The research team in Thailand tested this method on people in a clinical trial. The researchers recruited 115 healthy individuals, who were all naturally colonized with S. aureus. A group of 65 people received B. The control group, 60 people, received a placebo. Researchers evaluated participants’ S. After four weeks, researchers evaluated the participants’ S. The control group showed no change, but the probiotic group saw a reduction of 96.8% in S. aureus in the stool, and a reduction of 65.4% in the nose.

The probiotics we use do not “kill” S. aureus, but they specifically and strongly reduce its ability to colonize,” Dr. Otto said. “The probiotic we use does not ‘kill’ S. “We believe we can target ‘bad’ S. “We think we can target the ‘bad’ S.

Researchers also found that S. aureus bacteria levels in the gut far exceeded S. Researchers also found that levels of S. Aureus in nose has been the subject of research on staph prevention for decades. This discovery adds to the importance of S. Aureus in the gut.

Dr. Otto stated that “Intestinal S. Aureus colonization was evident for decades but it was mostly ignored by researchers as antibiotics were not viable targets.” “Our results suggest that there is a safe and effective way to reduce the number of colonizing S. Our results suggest a way to safely and effectively reduce the total number of colonizing S. “Aureus colonization of human body.”

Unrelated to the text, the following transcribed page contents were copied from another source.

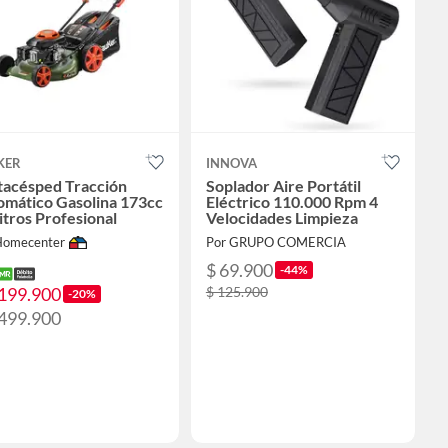
KER
INNOVA
tacésped Tracción
Soplador Aire Portátil
co Gasolina 173cc
Eléctrico 110.000 Rpm 4
itros Profesional
Velocidades Limpieza
Homecenter
Por GRUPO COMERCIA
$ 69.900
-44%
.199.900
$ 125.900
-20%
.499.900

Researchers plan to continue testing probiotics in a longer and larger trial. The researchers note that although their approach may not be as effective as antibiotics in treating infections, it can still be used over a long period of time because the probiotic used in the trial is not harmful. The study collaborators from Thailand are the Rajamangala University of Technology Srivijaya and Prince of Songkla University.